In This Place

The work ‘Family’ was made in 1994. This series of images of my sister and her three children presents a narrative of childhood containing both joy and imperfection. ‘In This Place’ updates the story of the children and where their lives have taken them as adults. In the intervening years, their mother has died and they have all started their own families with seven children between them. All have moved from one housing estate in Central Scotland poised to undergo urban regeneration, to another in the same town, where they live in similar flats in random pockets that have yet to be touched by redevelopment.

Fundamentally, this is a story of people’s lives: what they do and what they want. Where the ‘place’ is both mental and physical: where we put ourselves and where we are put, sometimes by others and sometimes by circumstance. What puts us there, what keeps us there, and do we want to be there? These are the central questions of ‘In This Place’.

Family (1994)
‘Family’ initially began as a project on my sister and her experiences as a parent but quickly became a story on children and their childhood world that I was allowed a glimpse into. This was a world at times both tender and tough, loving yet bewildering.
The three children had a distinct inner and interconnected world, existing within a cocoon of support for and from one another. All their experience was interdependent on the other, and their mother was only really there on the periphery – to feed and to clothe and to wash – but their actual lives were fundamentally lived with and for one another.

At the time, I thought it not important that this was part of my own extended family yet by calling it ‘Family’, I still wanted to claim the photographs whilst leaving it open to interpretation. My sister is dead now and her children are adults with their own children and their own families. So the family renews. It endures.

In This Place (2016 ongoing)
With the death of my sister, a further loss presented itself – a growing disconnection from her children and especially from her grandchildren that I wanted to repair. Although most of my work is not personal, I appreciate that photography has allowed me into so many people’s lives, so perhaps it is what I turn to – it is the excuse, the reason, and the justification to be there. Or at least a possibility, an entry point to grow from. So began ‘In This Place’.

Looking at family and home, connections and place and touching on issues of social and personal inertia. Behind my personal connection sits a larger narrative of social mobility, environment and choice. Do we have choices in life or are some predetermined to an extent and made for us?

Life feels somewhat static in the housing estates of Central Scotland. Motionless. Immobile. Within this social landscape all that has changed for the children from 1994 is movement from one area scoring high in The Scottish Index of Multiple Deprivation to another. A simple bus ride across town.
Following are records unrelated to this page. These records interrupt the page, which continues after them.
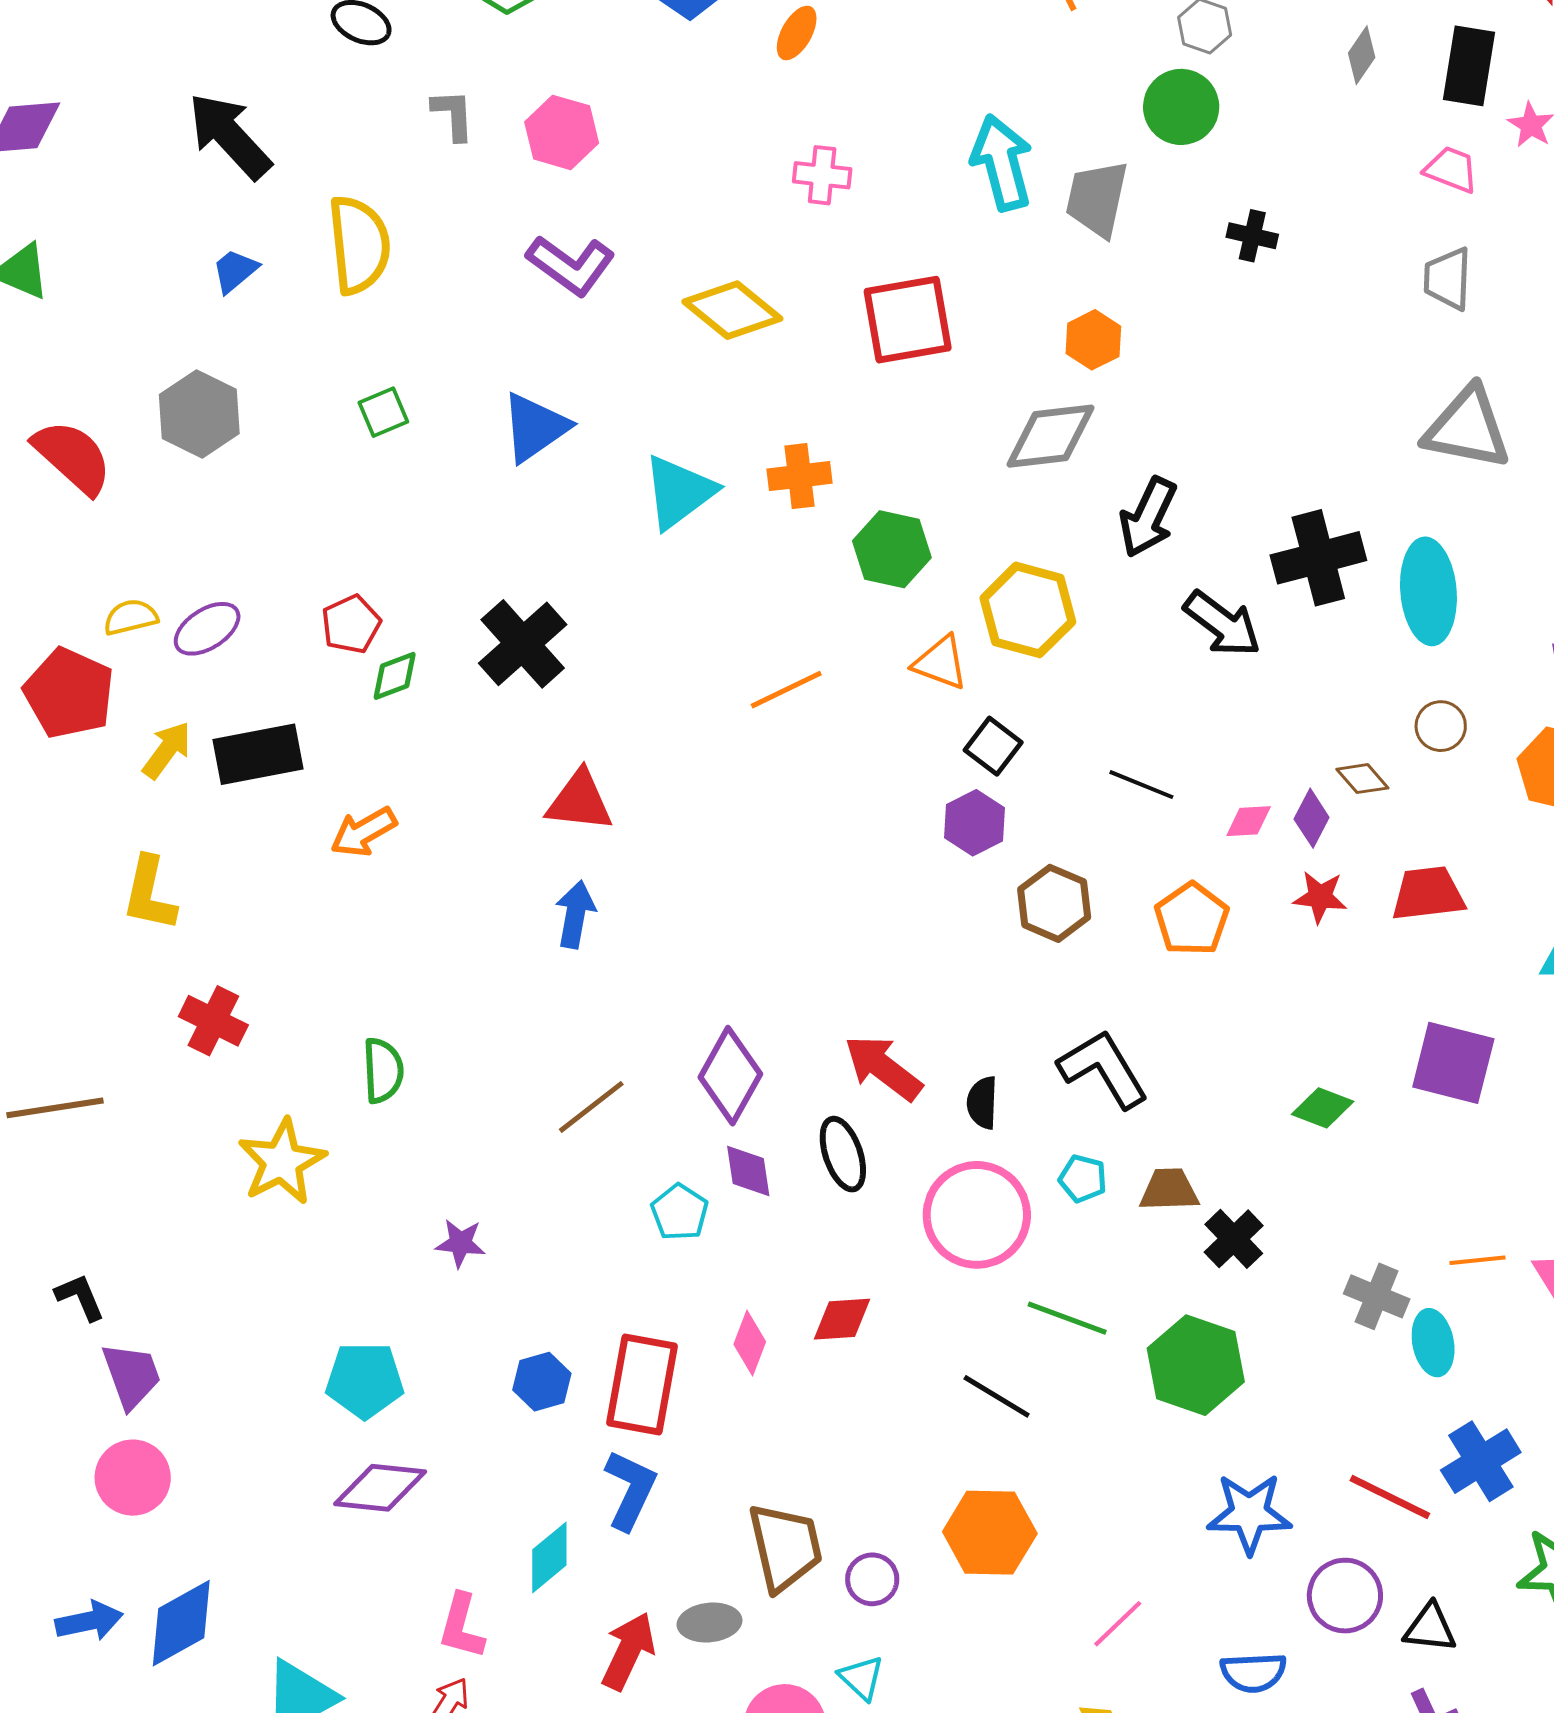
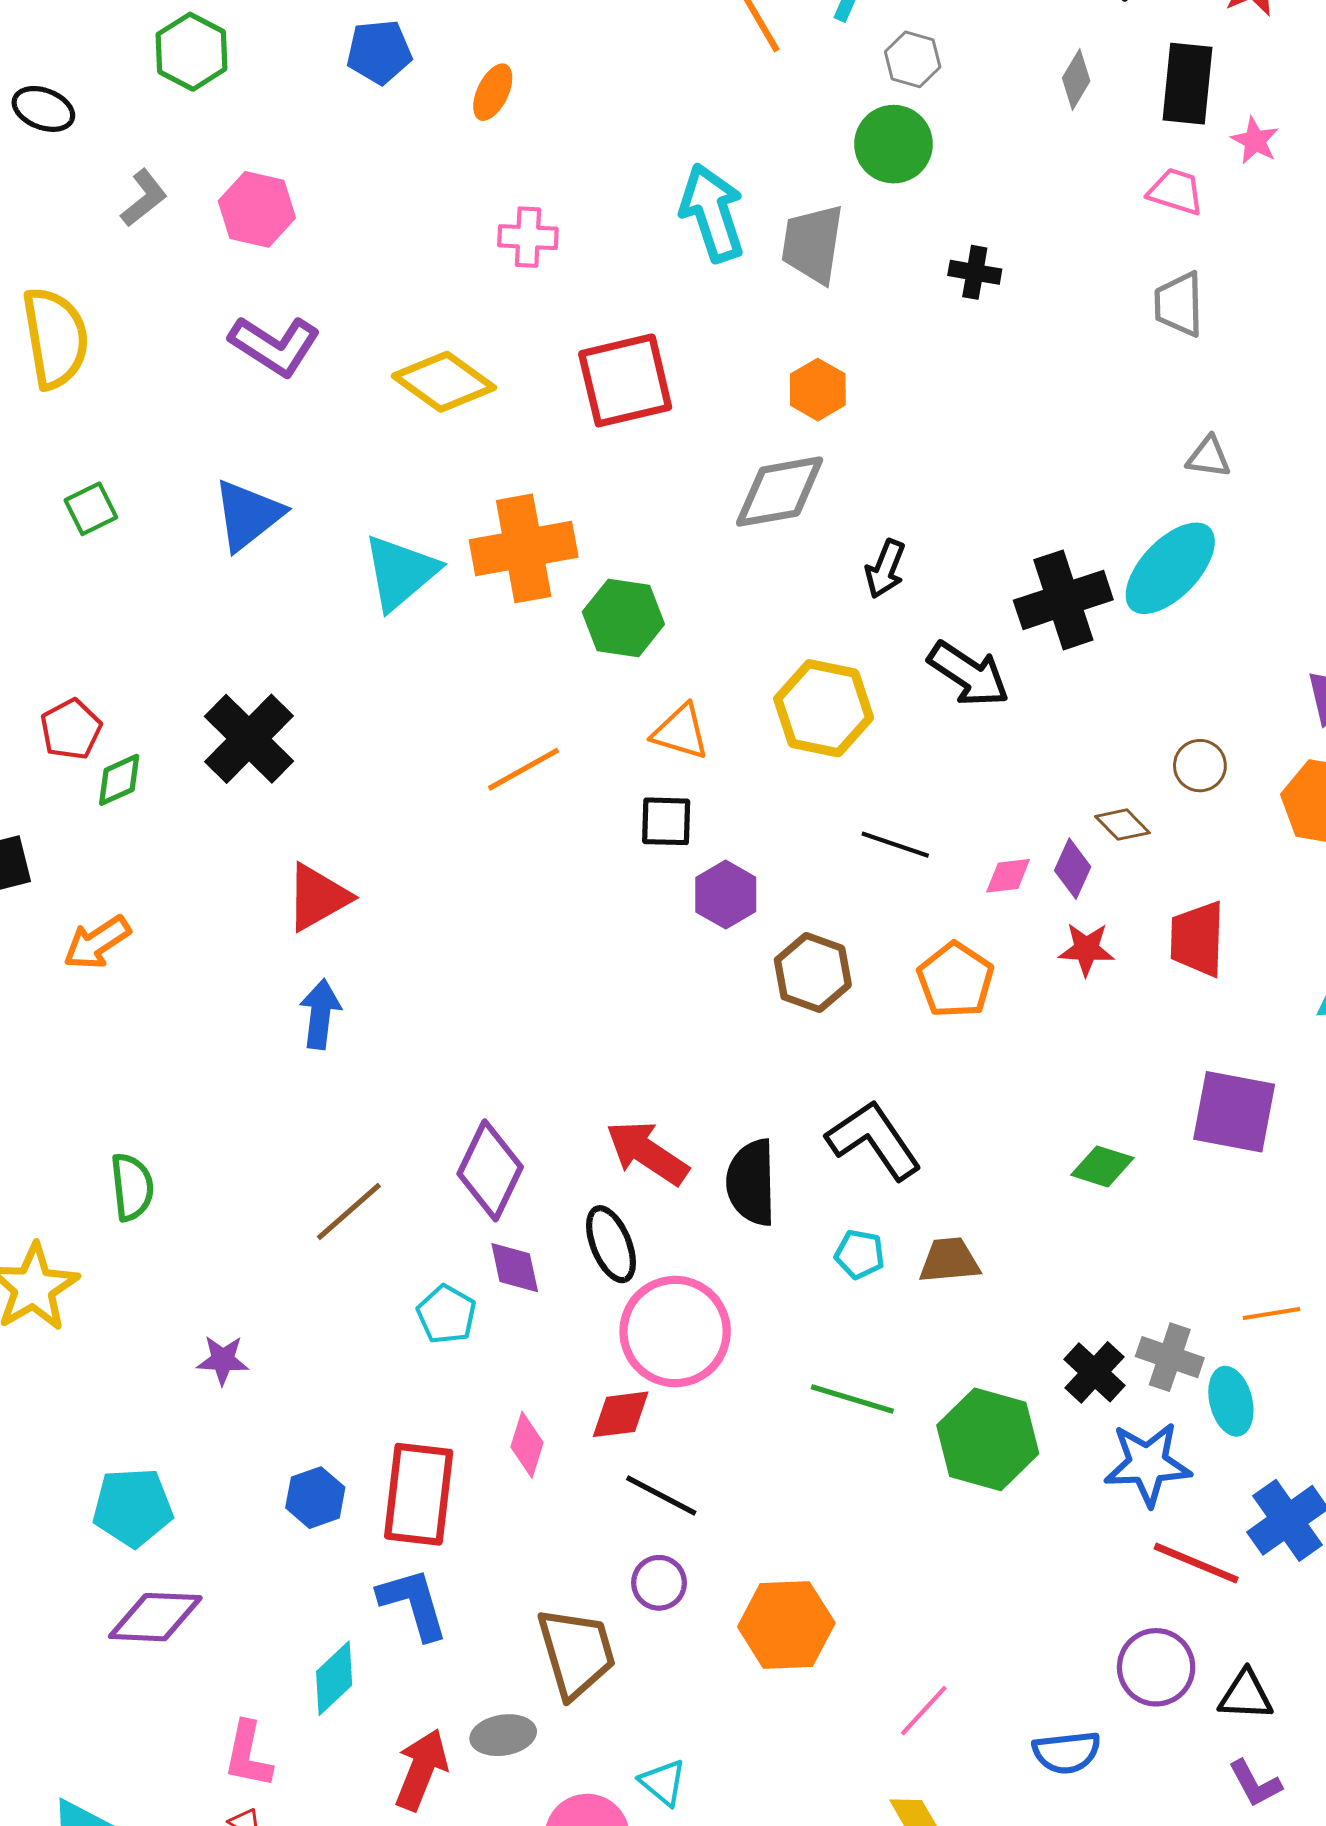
gray L-shape: (453, 115) -> (144, 198), turned 58
gray triangle: (1467, 428) -> (1209, 457), size x0.5
orange cross: (800, 476) -> (524, 548), size x1.6
black arrow: (1148, 517) -> (885, 569), size x0.7
cyan ellipse: (1428, 591) -> (1170, 568), moved, turned 52
yellow hexagon: (1028, 610) -> (824, 708), moved
black square: (993, 746) -> (666, 821), moved, turned -32
red triangle: (580, 801) -> (318, 897), turned -32
red trapezoid: (1428, 894) -> (1197, 939), turned -78
black semicircle: (982, 1103) -> (751, 1182), size x1.6
pink circle: (977, 1215) -> (675, 1332), moved
black cross: (1234, 1239) -> (1095, 1372), moved
black line: (997, 1396) -> (661, 1496), moved
blue L-shape: (630, 1490) -> (413, 1604), turned -38
blue star: (1249, 1513) -> (1148, 1464), moved
purple circle: (872, 1579) -> (659, 1583), moved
Yet against this backdrop of parental loss and limited life options there is a glue that binds the original three children together – living in similar flats, in the same area – intertwined and interdependent as they were in 1994. Together, they are and remain, ‘In This Place’.

Margaret Mitchell

Margaret Mitchell is a photographer based in Glasgow. Her overarching interest lies in people and their stories, with childhood, youth, place and belonging often explored in the people and places photographed.

She often photographs children and young people - people in the midst of establishing a sense of self; sometimes being in transformation from one state to another: child to youth to adult. The inner and lived worlds of others are central to her photography with her work seeking to portray the individual and their experience(s).

Her work has been exhibited widely, including at the European Parliament and at the National Portrait Gallery as part of the Taylor Wessing Photographic Portrait Prize.

Alongside her own photographic practice, her interests span curating, teaching and participatory arts practice. She set up The Story Portrait, an online journal where photographers discuss one of their portraits. She previously lectured for over a decade in photography and continues to work within community and collaborative arts settings.